Many experts in personal finance make every effort to discourage people from making use of credit cards but with good intention. The irresponsible use of credit cards could lead to debt. On the other hand, when used wisely and responsibly, credit cards are in fact much better to use for payments and purchases compared to debit cards. Moreover, with credit cards, you keep your cash transactions at minimum. Got American Express? Visit americanexpress/confirmcard to confirm your card now.

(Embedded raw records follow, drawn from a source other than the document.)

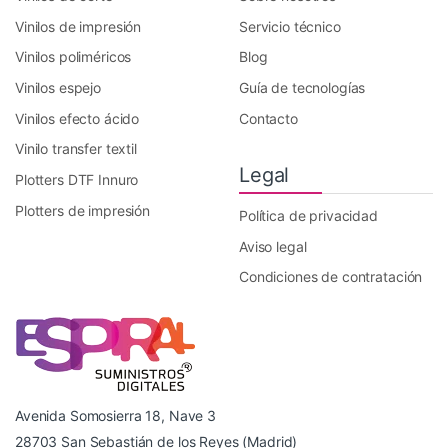
Vinilos de impresión
Servicio técnico
Vinilos poliméricos
Blog
Vinilos espejo
Guía de tecnologías
Vinilos efecto ácido
Contacto
Vinilo transfer textil
Legal
Plotters DTF Innuro
Plotters de impresión
Política de privacidad
Aviso legal
Condiciones de contratación
Avenida Somosierra 18, Nave 3
28703 San Sebastián de los Reyes (Madrid)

If you have a credit card, the company or financial institution that offered it to you may have asked you about considering to get a credit card insurance. In some circumstances or unwanted expense in others, such insurance may be very valuable depending on the circumstance as well as how much coverage you have. These are the basic details to bear in mind when considering or making a decision if purchasing a credit card insurance is worthwhile.
What Is a Credit Insurance?
A credit insurance, also called Payment Protection Insurance, is a form of insurance policy that is goes with a particular kind of loan or a credit card account. If you are not capable of paying off your payments or your outstanding balance, the protection or insurance will do cover this.
Four Major Kinds of Credit Insurance
In order for you to make a sound decision, it is imperative that you know and understand what a credit insurance is. To start, let’s have a look at the four major kinds of credit insurance.
Credit Life Insurance
This kind of insurance covers the debt or balance you owe in the event of your demise. The recipient of your Credit Life Insurance policy will be the credit card company. This will be sufficient enough to pay off the money you owe if die. Prior to spending on other additional coverage, consider this type of insurance.
Credit Disability Insurance
The Credit Disability Insurance provides your credit rating protection by covering your minimum payments that is due every month in the event you happen to be medically disabled. Typically, there is a limit to the payment periods covered, and purchases made after the disability could be left out.
Involuntary Unemployment Credit Insurance
If you were laid-off or the place you work has downsized, this kind of credit card insurance pays off your minimum payment that is due monthly. Similar to the Credit Disability Insurance, any purchases you make following the involuntary unemployment are excluded.
Credit Property Insurance
This credit insurance guarantees the property you used for collateral to obtain a loan. This however isn’t a typically a attached to credit card insurance but is usually connected to personal loans wherein you make use of your property as a collateral.